D’après Insider Paper, la Commission européenne souhaite que des services d’IA concurrents puissent interagir efficacement avec les applications installées sur les appareils Android des utilisateurs. Bruxelles cite notamment des usages comme l’envoi d’un e-mail via l’application choisie par l’utilisateur, la commande de nourriture ou encore le partage d’une photo avec des proches.

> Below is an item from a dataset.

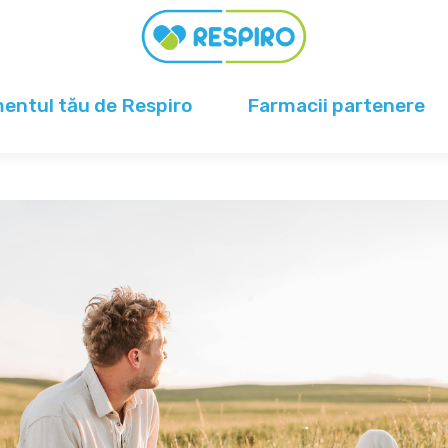
ntul tău de Respiro
Farmacii partenere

La Commission européenne explique que ces mesures proposées doivent permettre aux utilisateurs d’Android dans l’Union européenne de bénéficier d’un choix plus large de services d’IA. Le DMA impose aux plus grandes entreprises technologiques mondiales d’ouvrir davantage leurs services à la concurrence, afin d’élargir les options offertes aux consommateurs et de limiter les abus liés à une position dominante sur le marché.

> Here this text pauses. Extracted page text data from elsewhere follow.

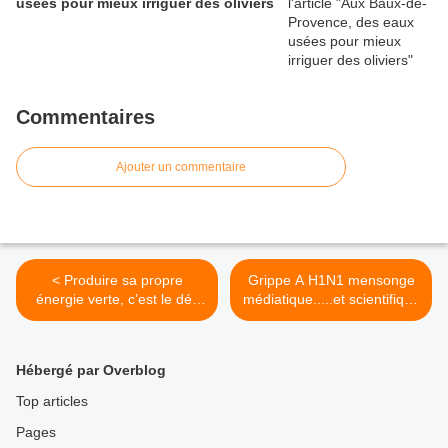
usées pour mieux irriguer des oliviers
Commentaires
Ajouter un commentaire
< Produire sa propre
Grippe A H1N1 mensonge
énergie verte, c’est le défi
médiatique.....et scientifique
d’un des leaders de la
>
distribution en Belgique
Hébergé par Overblog
Top articles
Pages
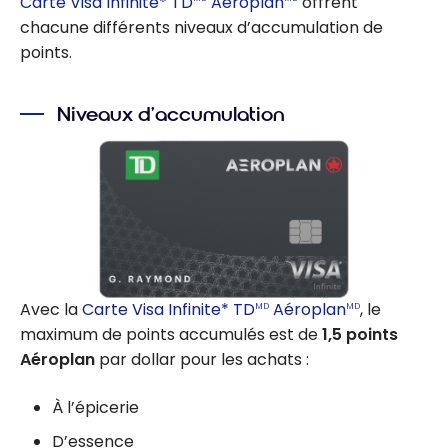
Carte Visa Infinite* TD
Aéroplan
offrent
chacune différents niveaux d’accumulation de
points.
Niveaux d’accumulation
Avec la
Carte Visa Infinite* TD
Aéroplan
, le
MD
MD
maximum de points accumulés est de
1,5 points
Aéroplan
par dollar pour les achats :
À l’épicerie
D’essence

Google a contesté cette orientation. L’entreprise américaine a dénoncé une « intervention injustifiée » qui, selon elle, pourrait augmenter inutilement les coûts tout en fragilisant des protections essentielles en matière de confidentialité et de sécurité pour les utilisateurs européens.
Cette nouvelle étape correspond à des conclusions préliminaires issues d’un processus lancé en janvier par Bruxelles. La procédure en cours ne constitue pas, à ce stade, une enquête formelle pouvant déboucher directement sur des sanctions financières. En revanche, si la Commission estime par la suite que les efforts de Google sont insuffisants, elle peut conclure à un non-respect du DMA.
En cas de violation du règlement, les sanctions peuvent atteindre jusqu’à 10% du chiffre d’affaires mondial total d’une entreprise. Google fait déjà l’objet de plusieurs enquêtes formelles au titre du DMA. Le groupe a par ailleurs été condamné en septembre 2025 à une amende de 2,95 milliards d’euros dans une affaire européenne de concurrence antérieure à cette législation numérique. Dans ce dossier, l’administration du président américain Donald Trump a critiqué à plusieurs reprises le DMA ainsi que le Digital Services Act, accusant Bruxelles de cibler de manière injuste les entreprises américaines.